The answer, as always, is don’t give a recorded statement to the at-fault carrier. This rule should be followed in 98% of the cases I have prepared where a statement was given.
The insurance companies lure you in with the idea that “C’mon, you are an honest person. Can you just tell us what happened so we can help you?” It is a hard proposition to turn down. But, ultimately, if you are 100% honest you will still get a raw deal at trial because the insurance company will take those statements completely out of context, just like they do with your deposition testimony. (And, let’s be honest, we do it to defendants, too.) The prior recorded statement often carries the day. Often this is with good reason. The earlier statement captures his immediate perceptions of the accident, uninfluenced by the passage of time, and given on the day of the accident.

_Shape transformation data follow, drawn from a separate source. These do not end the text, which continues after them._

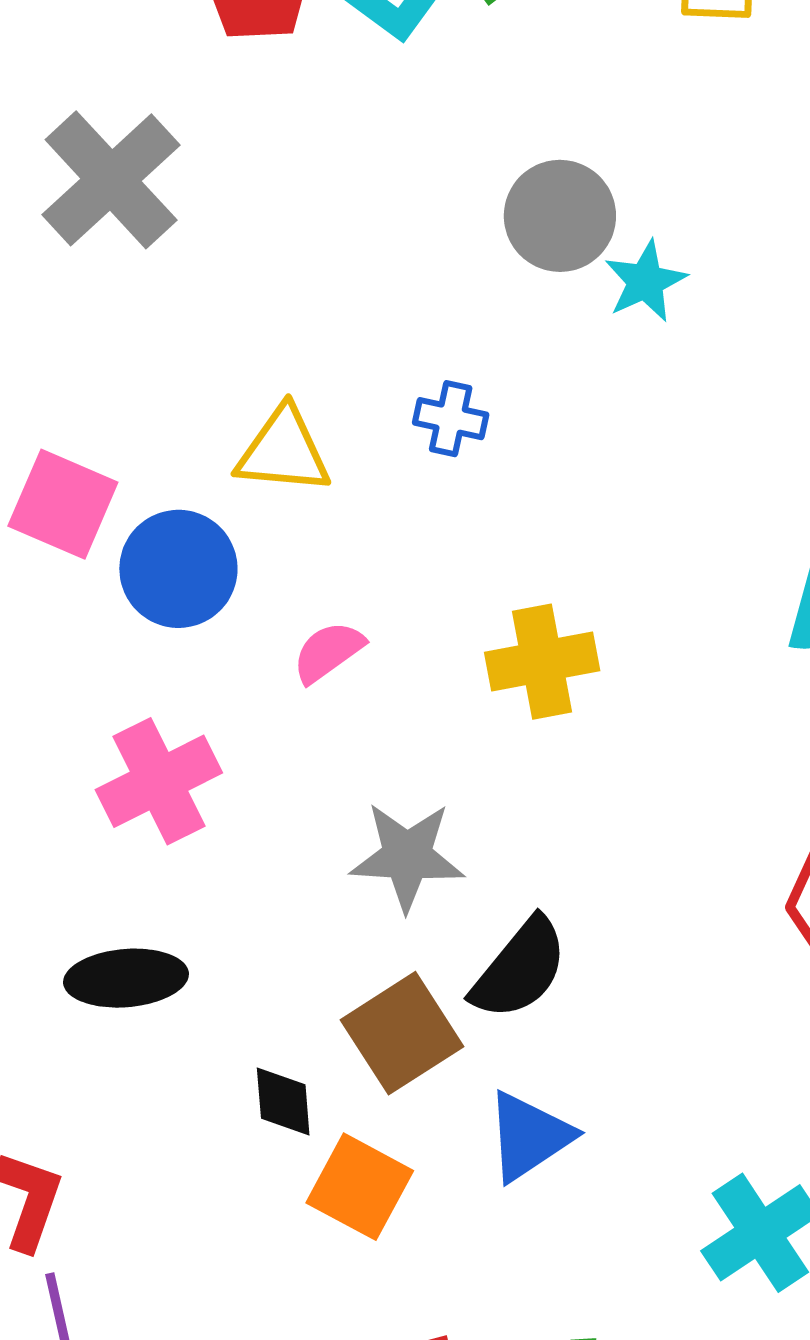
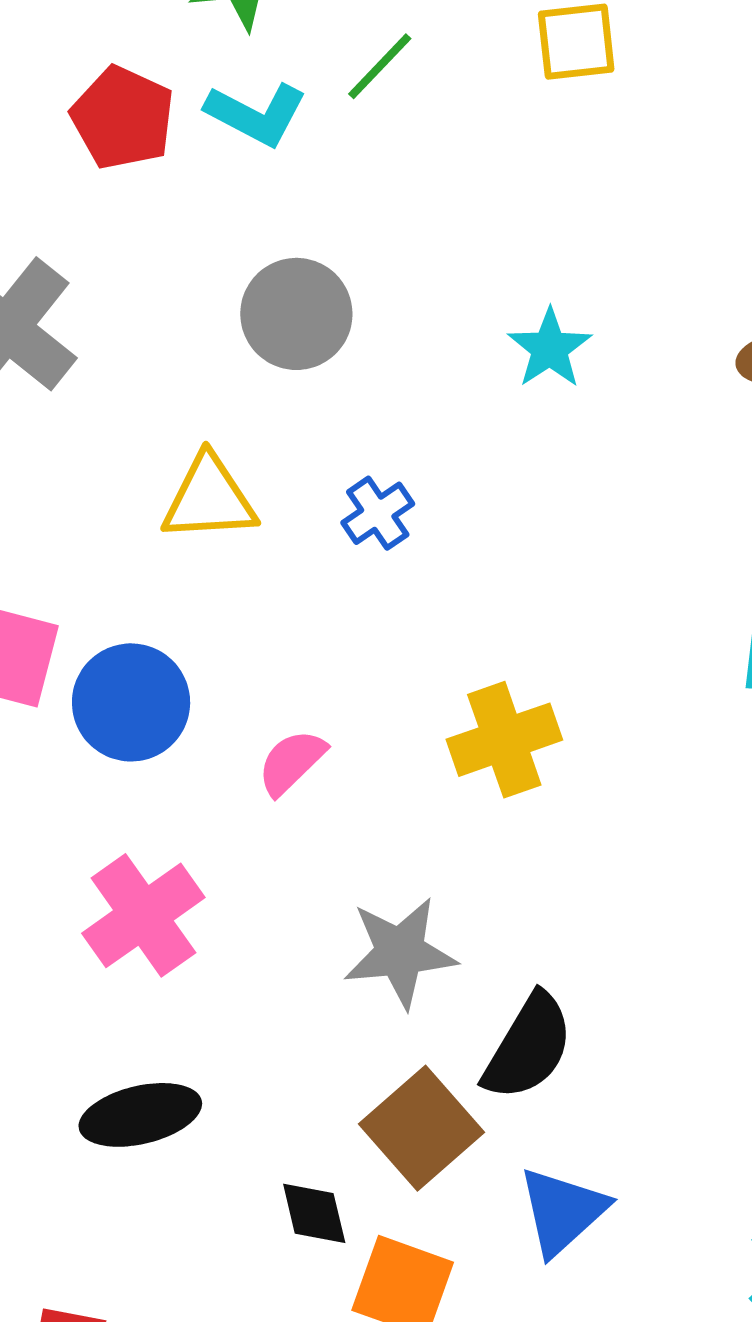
gray circle: (560, 216) -> (296, 314), moved
blue cross: (451, 419) -> (378, 513), turned -38
yellow triangle: (283, 451) -> (209, 499), moved

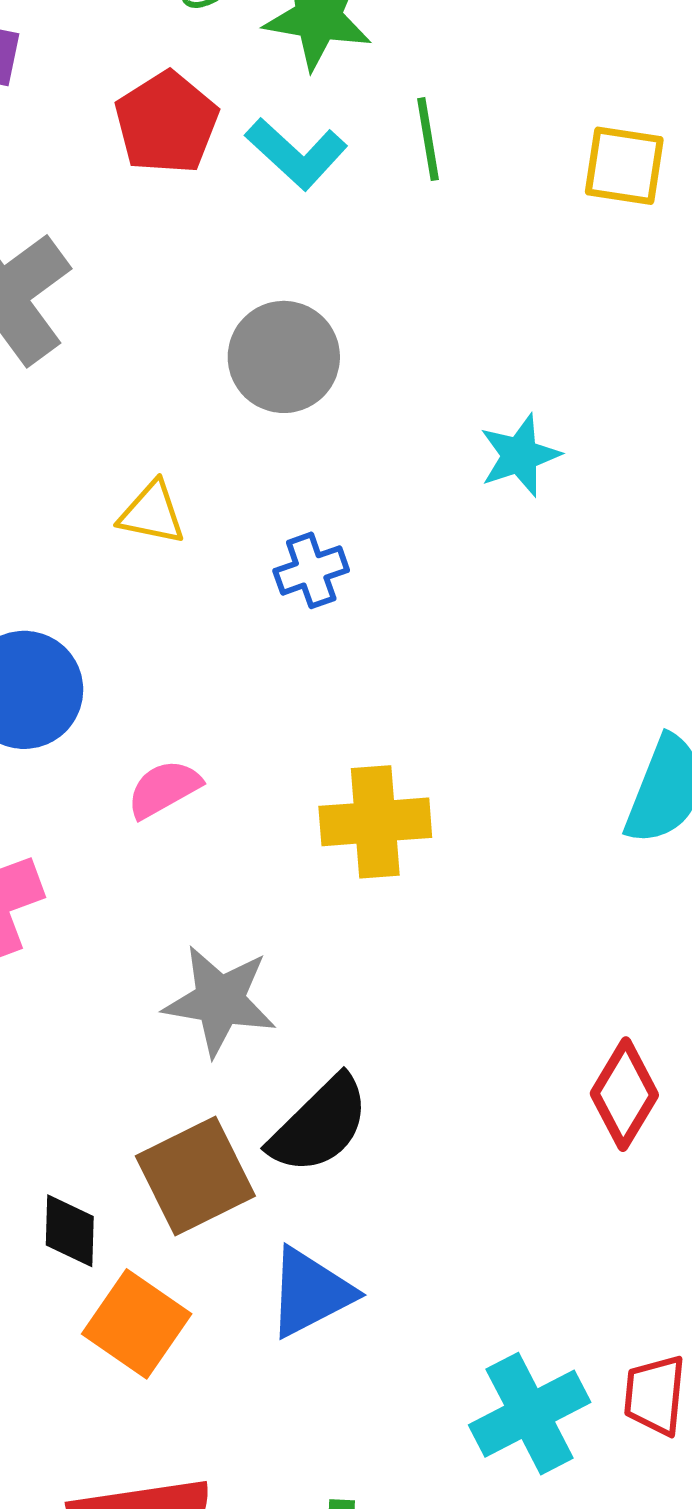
green line: (380, 66) -> (428, 139), turned -68
yellow triangle: (209, 499) -> (152, 513), size x0.7

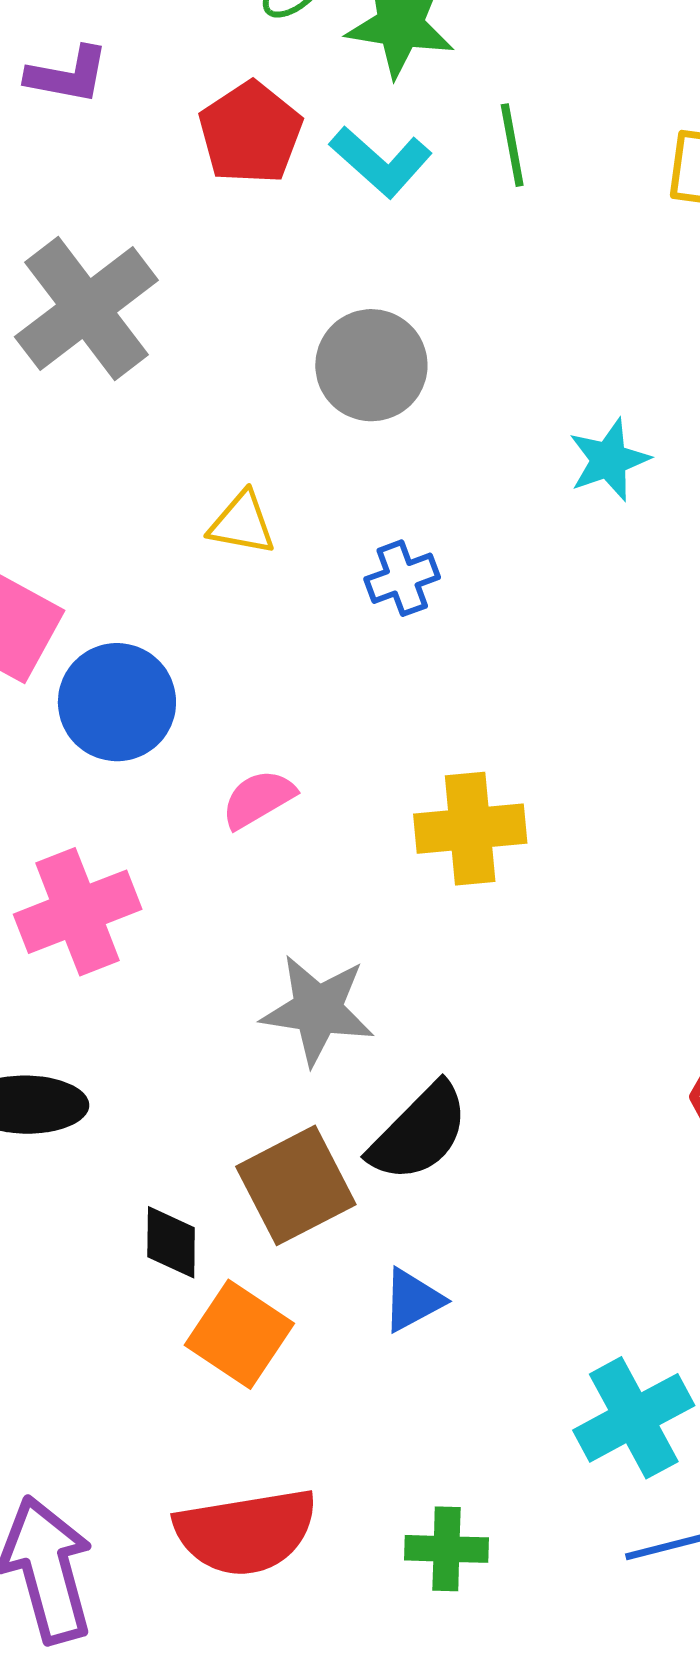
blue triangle: (310, 1292) -> (413, 1300), size x0.7

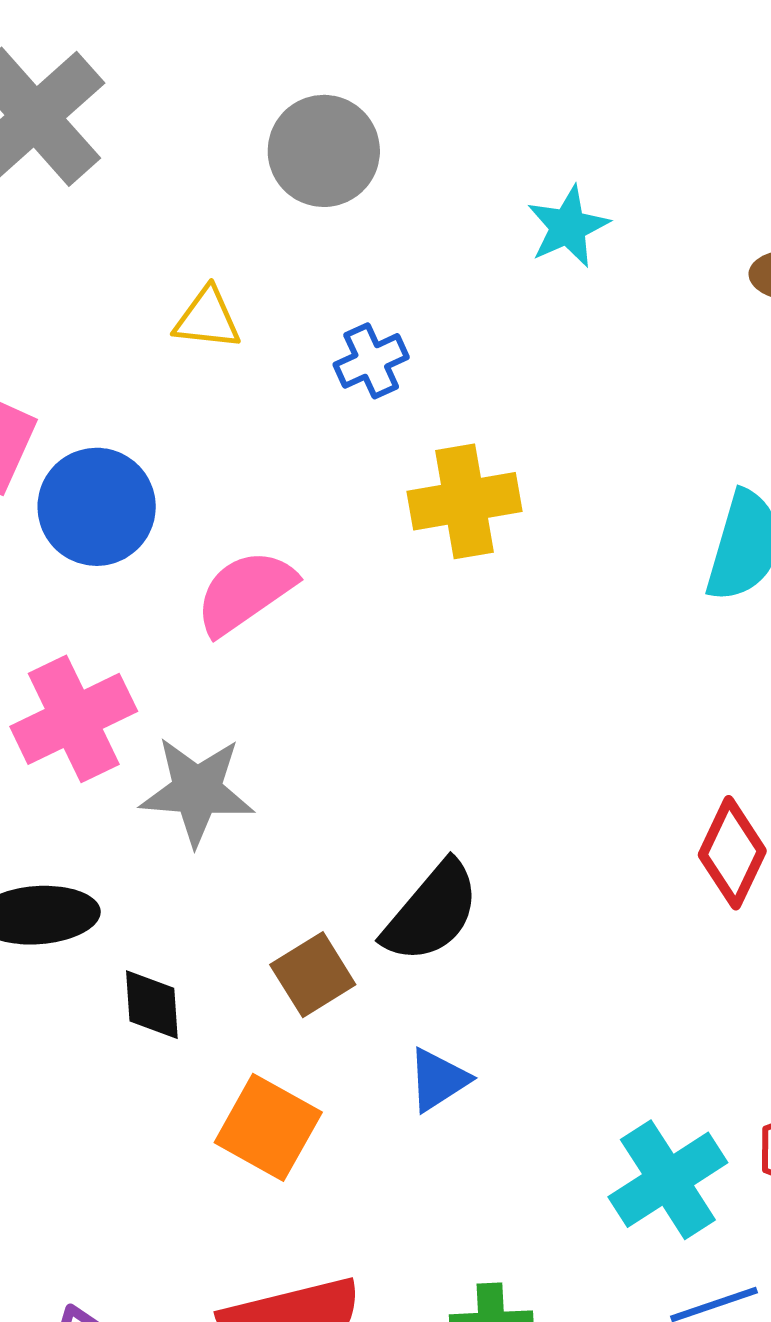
pink semicircle: (258, 799) -> (245, 592), size x1.4
yellow cross: (470, 829) -> (464, 501), moved
gray star: (318, 1010) -> (197, 791), moved
brown square: (296, 1185) -> (313, 975), size x0.7
black diamond: (171, 1242) -> (152, 1005), moved

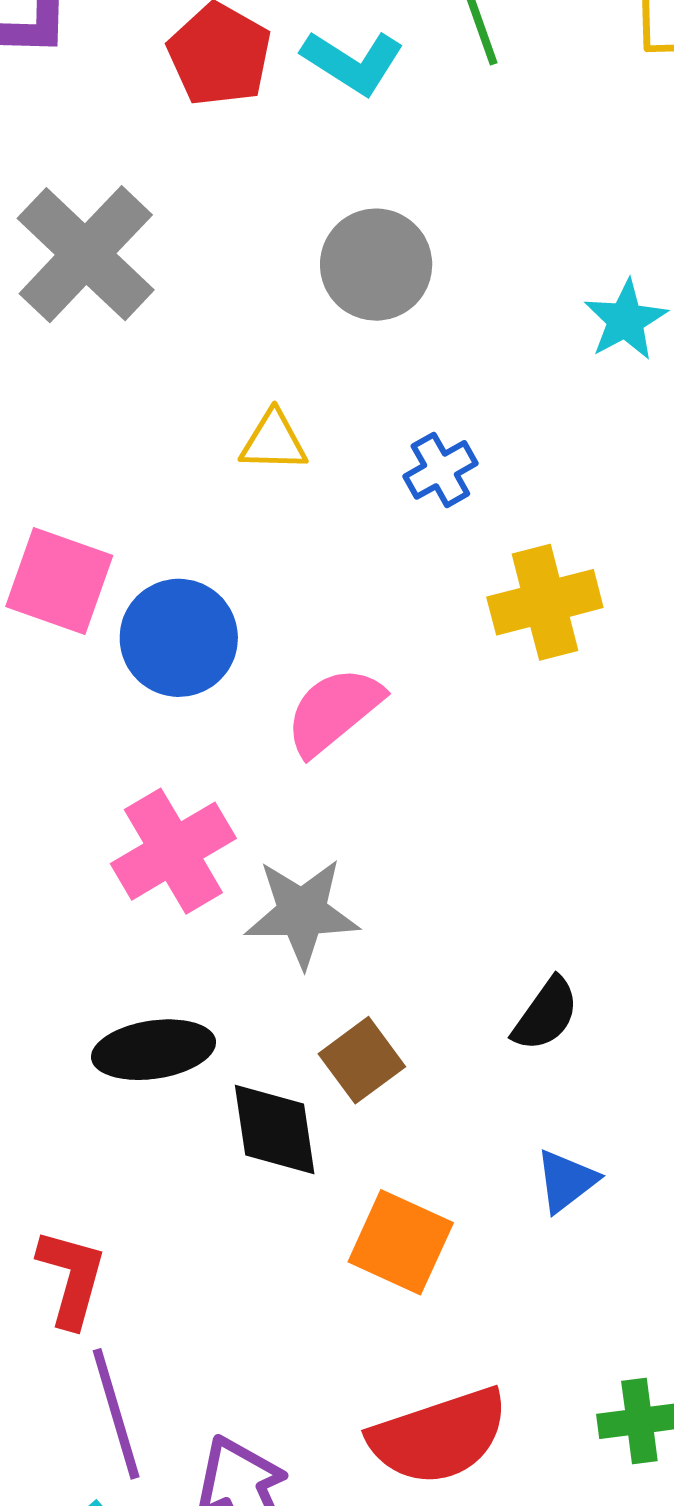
black semicircle: (431, 912) -> (546, 1014), size x0.7
brown square: (313, 975) -> (362, 1060), moved
black diamond: (152, 1005) -> (275, 1130), size x1.4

So the moral of the story is to avoid a recorded statement absent a law or other compelling reason.
Admissibility of Recorded Statements
Whether they are lying or they are not, giving inconsistent statements makes it seem like you were lying or are lying now. Credibility is everything in a jury trial. (Robert Mueller is looking right now for previous inconsistent statements of witnesses.)
Under Maryland law, 5-802.1 of the rule of evidence, statements previously made by a witness who testifies at the trial or hearing and who is subject to cross-examination concerning the statement are not excluded by the hearsay rule. So it is easy to impeach a witness with a previous inconsistent statement.
Work Product/Attorney-Client Privilege
Insurance companies routinely argue that recorded statements are not protected by the attorney work product doctrine because it was not “prepared in anticipation of litigation.” They contend that the statement was created in the ordinary course of the insurance company’s investigating and adjusting insurance claims. This may be true. But there is a strong argument that for many recorded statements taken by the declarant’s own insurance company, there was reasonable belief that litigation was imminent or likely. This can make the production of the recorded statement inconsistent with the purpose of the attorney work product doctrine.
But this argument generally fails. Maryland high court has repeatedly said that for a document to have been prepared in anticipation of litigation, there must have been a particular, identifiable claim or impending litigation at the time the document was created.